Su kaybı, vücut ısısının aşırı düşmesi, kol ve bacaklarda hücrelerin yaşamsal işlevlerini kaybetmesi; bunlar ölüme eşlik eden en şiddetli bulgulardır. Ölüm, genellikle zatürreden kaynaklanır. Dolaşım ve boşaltım yetersizlikleri de ölüme yol açar.
Ankara’daki İnsan Hakları Anıtı'nın önündeki eylem yerinde Nuriye Gülmen’i ilk gördüğümde cildinin parlaklığına takılmıştı gözüm. “Onlarca gündür aç olan bir insanın yüzü nasıl böyle parlayabilir?“ Bu soru, sohbetimiz boyunca aklımı kurcaladı. Bir de Ankara’da kara kışın bittiğini haber veren sımsıcak güneşli güne neden kar botları ve yün hırkayla çıktığı… Aradığım cevapları Türk Tabipler Birliği’nin internet sitesinde yer alan, yukarıdaki çalışmada buldum.
Nuriye’nin yüzü açlıktan parlıyordu. Açlıktan vücut ısısı düştüğü için üşüyordu. Bana doğru gelirken yürüdüğü son 20 metreyi yavaş çekimde izler gibiydim. Uzun bedeni dal gibi incecikti. Adım attıkça yüzünü buruşturmasından, yürümekte zorlandığı anlaşılıyordu. Doktorların dediğine göre “kas yıkımı“ başlamıştı.
Peki Nuriye neden aç? “İşim için, ekmeğim için, emeğim için direniyorum“ diye anlatıyor. Akademisyen Nuriye Gülmen, bir gece ansızın çıkan Kanun Hükmünde Kararname (KHK) ile işinden atılan yüzlerce kişiden biri. O günden beri uğradığı bu haksızlıkla mücadele etmekte kararlı. Üstelik bu mücadele sadece kendisi için de değil.

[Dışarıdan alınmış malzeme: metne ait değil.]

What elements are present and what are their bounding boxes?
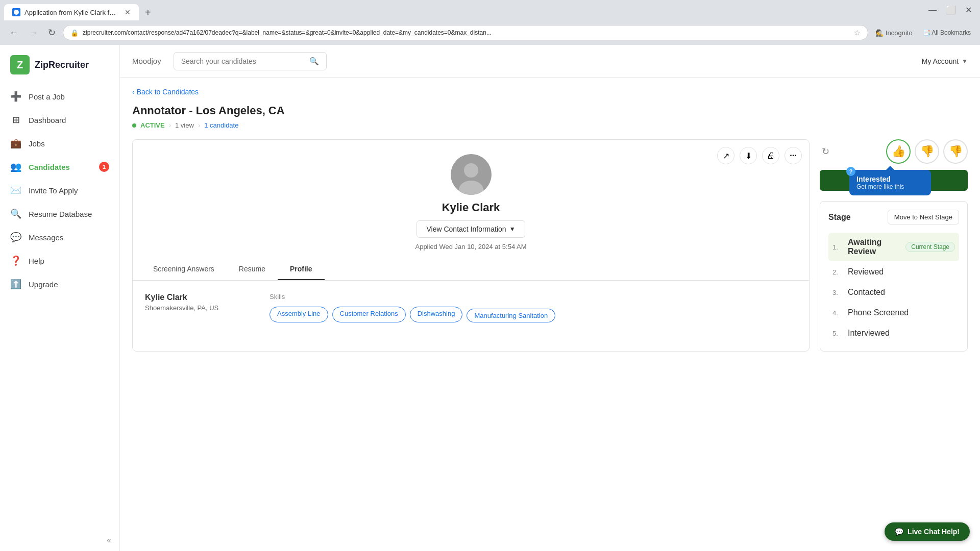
breadcrumb-label: Back to Candidates: [137, 88, 199, 96]
candidate-avatar: [451, 154, 492, 195]
status-dot: [132, 123, 136, 128]
tooltip-subtitle: Get more like this: [856, 183, 924, 190]
candidate-skills-section: Skills Assembly Line Customer Relations …: [270, 293, 797, 322]
share-button[interactable]: ↗: [717, 147, 734, 164]
post-job-label: Post a Job: [29, 92, 65, 101]
view-contact-button[interactable]: View Contact Information ▼: [416, 220, 525, 238]
lock-icon: 🔒: [70, 29, 79, 37]
stage-item-1[interactable]: 1. Awaiting Review Current Stage: [828, 233, 959, 261]
back-browser-button[interactable]: ←: [6, 26, 21, 40]
tab-screening-answers[interactable]: Screening Answers: [141, 259, 227, 280]
move-next-label: Move to Next Stage: [894, 213, 952, 221]
close-window-button[interactable]: ✕: [961, 4, 976, 16]
sidebar-item-dashboard[interactable]: ⊞ Dashboard: [0, 108, 119, 132]
move-to-next-stage-button[interactable]: Move to Next Stage: [888, 210, 959, 224]
sidebar-item-jobs[interactable]: 💼 Jobs: [0, 132, 119, 155]
view-contact-label: View Contact Information: [426, 225, 506, 233]
candidate-card: ↗ ⬇ 🖨 ···: [132, 139, 810, 352]
url-text[interactable]: ziprecruiter.com/contact/response/ad47a1…: [83, 29, 850, 36]
thumbs-down-button[interactable]: 👎: [943, 139, 968, 164]
tab-close-icon[interactable]: ✕: [125, 8, 131, 16]
sidebar-item-help[interactable]: ❓ Help: [0, 249, 119, 272]
forward-browser-button[interactable]: →: [26, 26, 41, 40]
stage-4-num: 4.: [832, 309, 843, 317]
candidate-name: Kylie Clark: [442, 201, 500, 214]
search-box: 🔍: [174, 52, 327, 70]
resume-db-icon: 🔍: [10, 208, 21, 219]
sidebar-item-candidates[interactable]: 👥 Candidates 1: [0, 155, 119, 179]
bookmarks-button[interactable]: 📑 All Bookmarks: [920, 27, 974, 38]
stage-item-3[interactable]: 3. Contacted: [828, 283, 959, 302]
invite-icon: ✉️: [10, 185, 21, 196]
chat-icon: 💬: [895, 528, 903, 536]
meta-sep-2: ›: [198, 121, 200, 129]
stage-panel: ↻ 👍 ? Interested Get more like: [820, 139, 968, 352]
stage-5-num: 5.: [832, 330, 843, 337]
job-status: ACTIVE: [140, 121, 165, 129]
ziprecruiter-logo-icon: Z: [10, 55, 30, 74]
incognito-button[interactable]: 🕵️ Incognito: [872, 27, 916, 39]
thumbs-up-button[interactable]: 👍: [886, 139, 911, 164]
dashboard-label: Dashboard: [29, 116, 66, 124]
maybe-button[interactable]: 👎: [915, 139, 939, 164]
search-input[interactable]: [181, 57, 305, 65]
messages-icon: 💬: [10, 232, 21, 243]
applied-text: Applied Wed Jan 10, 2024 at 5:54 AM: [415, 243, 526, 251]
interested-tooltip: ? Interested Get more like this: [849, 170, 931, 195]
bookmark-icon[interactable]: ☆: [854, 29, 861, 37]
invite-label: Invite To Apply: [29, 186, 78, 195]
skill-tag-customer-relations: Customer Relations: [332, 307, 406, 322]
sidebar-collapse-btn[interactable]: «: [0, 530, 119, 551]
search-icon: 🔍: [309, 57, 319, 66]
live-chat-button[interactable]: 💬 Live Chat Help!: [885, 522, 970, 541]
minimize-button[interactable]: —: [924, 4, 941, 16]
job-title: Annotator - Los Angeles, CA: [132, 104, 968, 117]
maximize-button[interactable]: ⬜: [942, 4, 960, 16]
stage-4-name: Phone Screened: [848, 308, 955, 317]
more-actions-button[interactable]: ···: [785, 147, 802, 164]
app-header: Moodjoy 🔍 My Account ▼: [120, 45, 980, 78]
my-account-button[interactable]: My Account ▼: [922, 57, 968, 65]
page-body: ‹ Back to Candidates Annotator - Los Ang…: [120, 78, 980, 551]
stage-2-name: Reviewed: [848, 267, 955, 277]
tab-resume[interactable]: Resume: [227, 259, 278, 280]
stage-item-5[interactable]: 5. Interviewed: [828, 323, 959, 343]
avatar-svg: [451, 154, 492, 195]
reload-button[interactable]: ↻: [45, 25, 59, 40]
sidebar-item-messages[interactable]: 💬 Messages: [0, 226, 119, 249]
incognito-label: Incognito: [886, 29, 913, 37]
stage-item-4[interactable]: 4. Phone Screened: [828, 303, 959, 322]
stage-section: Stage Move to Next Stage 1. Awaiting Rev…: [820, 201, 968, 352]
svg-point-0: [14, 10, 19, 15]
job-candidates-link[interactable]: 1 candidate: [204, 121, 238, 129]
resume-db-label: Resume Database: [29, 210, 92, 218]
candidate-info: Kylie Clark Shoemakersville, PA, US: [145, 293, 257, 322]
svg-text:Z: Z: [17, 59, 23, 70]
print-button[interactable]: 🖨: [762, 147, 779, 164]
sidebar-item-resume-database[interactable]: 🔍 Resume Database: [0, 202, 119, 226]
stage-5-name: Interviewed: [848, 329, 955, 338]
refresh-button[interactable]: ↻: [820, 144, 831, 159]
my-account-label: My Account: [922, 57, 959, 65]
back-to-candidates-link[interactable]: ‹ Back to Candidates: [132, 88, 968, 96]
sidebar: Z ZipRecruiter ➕ Post a Job ⊞ Dashboard …: [0, 45, 120, 551]
sidebar-item-post-a-job[interactable]: ➕ Post a Job: [0, 85, 119, 108]
candidates-label: Candidates: [29, 163, 70, 171]
download-button[interactable]: ⬇: [740, 147, 757, 164]
new-tab-button[interactable]: +: [139, 5, 157, 20]
tab-profile[interactable]: Profile: [278, 259, 325, 280]
post-job-icon: ➕: [10, 91, 21, 102]
current-stage-badge: Current Stage: [905, 242, 955, 252]
sidebar-item-upgrade[interactable]: ⬆️ Upgrade: [0, 272, 119, 296]
stage-item-2[interactable]: 2. Reviewed: [828, 262, 959, 282]
sidebar-item-invite-to-apply[interactable]: ✉️ Invite To Apply: [0, 179, 119, 202]
incognito-icon: 🕵️: [875, 29, 884, 37]
logo-text: ZipRecruiter: [35, 60, 89, 70]
tooltip-title: Interested: [856, 175, 924, 183]
skill-tag-assembly-line: Assembly Line: [270, 307, 328, 322]
live-chat-label: Live Chat Help!: [908, 528, 960, 536]
candidate-tabs: Screening Answers Resume Profile: [133, 259, 809, 281]
candidates-badge: 1: [99, 162, 109, 172]
stage-header: Stage Move to Next Stage: [828, 210, 959, 224]
help-label: Help: [29, 257, 44, 265]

Türkiye'de yaşanan adaletsizliği, insanların uğradığı haksızlıkları çok yoğun hissettiğini söylüyor. Nusaybin’de sokağa çıkma yasağı sırasında yaşanan ölümler, Samsun’da açlıktan ölen 2,5 aylık Kübra bebek için de sürdürüyor eylemini. “Nusaybin’de hatırlarsanız katliam oldu. O gece uyumadım. O zaman açlık grevi yapma düşüncesi bende çok güçlendi. 'Nasıl bir ülkede yaşıyoruz?’ sorusunu sormayan biri açlık grevi yapamaz.“
Bugünlerde akademisyen Nuriye Gülmen ve öğretmen Semih Özakça mücadelelerinde kritik bir aşamaya geldiler. 63 gündür açlık grevindeler. Onlar ellerinde kalan bu son gücü, kutsal olan yaşamlarını da ortaya koydular; “Biz haklıyız“ diyorlar. Şimdi söz sırası Türkiye hükümetinde.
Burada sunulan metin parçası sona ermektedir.